On Building With LLMs

Two years into building production systems on top of language models, here's what I wish someone had told me on day one.

Building with language models is unlike building with any other infrastructure component. The failure modes are different. The testing methodology is different. The intuitions you've built up from years of deterministic software engineering will mislead you in specific, predictable ways.

Here's what I've learned the hard way:

Evals first, always. You cannot improve what you cannot measure. The teams that ship reliable LLM systems invest in evaluation infrastructure before they optimize the system. Not after. Before.

Prompts are code. Treat them with the same rigor: version control, review, testing, documentation. A prompt change that ships without review is a code change that ships without review. The blast radius can be just as large.
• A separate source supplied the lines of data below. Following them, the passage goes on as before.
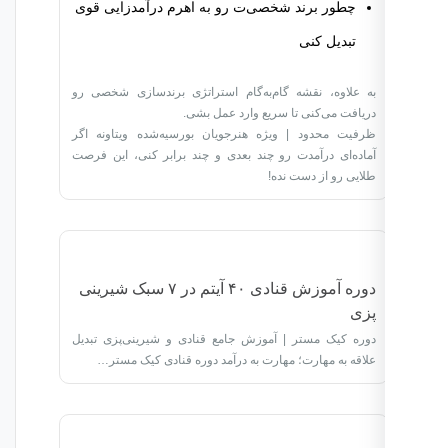
چطور برند شخصی‌ت رو به اهرم درآمدزایی قوی
تبدیل کنی
به علاوه، نقشه گام‌به‌گام استراتژی برندسازی شخصی رو
دریافت می‌کنی تا سریع وارد عمل بشی.
ظرفیت محدود | ویژه هنرجویان بورسیه‌شده ویتاونه اگر
آماده‌ای درآمدت رو چند بعدی و چند برابر کنی، این فرصت
طلایی رو از دست نده!
دوره آموزش قنادی ۴۰ آیتم در ۷ سبک شیرینی
پزی
دوره کیک مستر | آموزش جامع قنادی و شیرینی‌پزی تبدیل
علاقه به مهارت؛ مهارت به درآمد دوره قنادی کیک مستر…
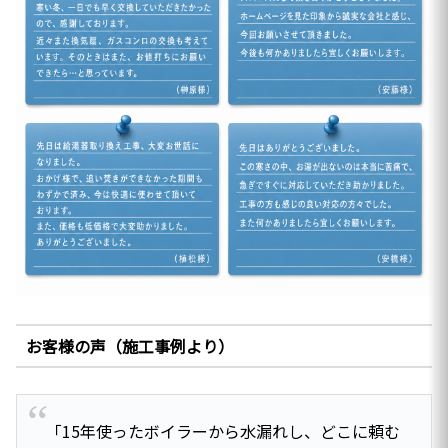
お客様の声（施工事例より）
「15年使ったボイラーから水漏れし、どこに頼む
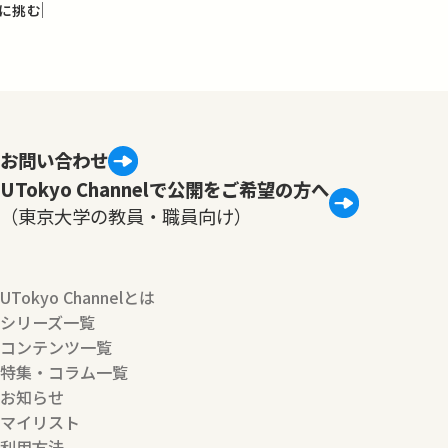
？に挑む
お問い合わせ
UTokyo Channelで公開をご希望の方へ
（東京大学の教員・職員向け）
UTokyo Channelとは
シリーズ一覧
コンテンツ一覧
特集・コラム一覧
お知らせ
マイリスト
利用方法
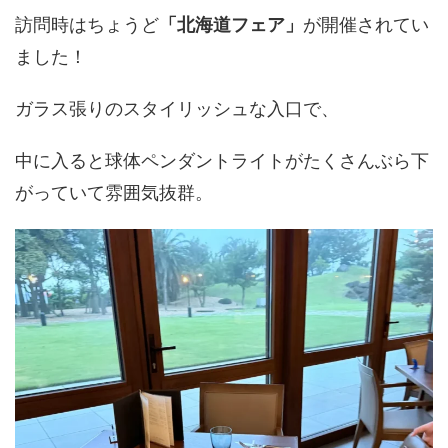
訪問時はちょうど
「北海道フェア」
が開催されてい
ました！
ガラス張りのスタイリッシュな入口で、
中に入ると球体ペンダントライトがたくさんぶら下
がっていて雰囲気抜群。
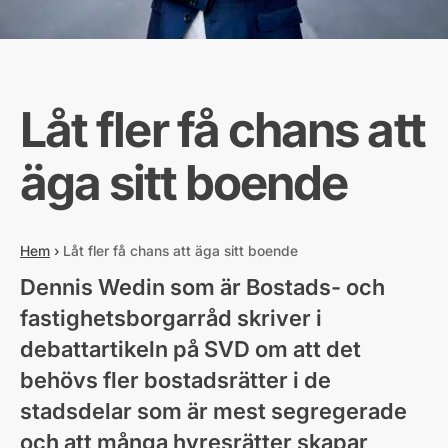
Låt fler få chans att
äga sitt boende
Hem
›
Låt fler få chans att äga sitt boende
Dennis Wedin som är Bostads- och
fastighetsborgarråd skriver i
debattartikeln på SVD om att det
behövs fler bostadsrätter i de
stadsdelar som är mest segregerade
och att många hyresrätter skapar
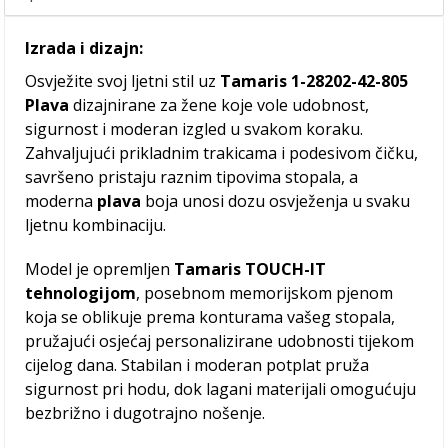
Izrada i dizajn:
Osvježite svoj ljetni stil uz
Tamaris 1-28202-42-805
Plava
dizajnirane za žene koje vole udobnost,
sigurnost i moderan izgled u svakom koraku.
Zahvaljujući prikladnim trakicama i podesivom čičku,
savršeno pristaju raznim tipovima stopala, a
moderna
plava
boja unosi dozu osvježenja u svaku
ljetnu kombinaciju.
Model je opremljen
Tamaris TOUCH-IT
tehnologijom
, posebnom memorijskom pjenom
koja se oblikuje prema konturama vašeg stopala,
pružajući osjećaj personalizirane udobnosti tijekom
cijelog dana. Stabilan i moderan potplat pruža
sigurnost pri hodu, dok lagani materijali omogućuju
bezbrižno i dugotrajno nošenje.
The model is not the product. The model is a component. The product is the system around it — the retrieval, the context management, the output validation, the fallback logic, the monitoring. Teams that focus exclusively on model selection miss 80% of the engineering work.

Latency compounds. Every sequential LLM call adds latency. Multi-step pipelines that feel fast in development feel slow in production. Design for parallelism from the start, not as a retrofit.

Users are more forgiving than you expect, in the places you don't expect. They'll tolerate a slightly wrong answer. They won't tolerate a slow one, or a confusing one, or one that makes them feel talked down to. Optimize accordingly.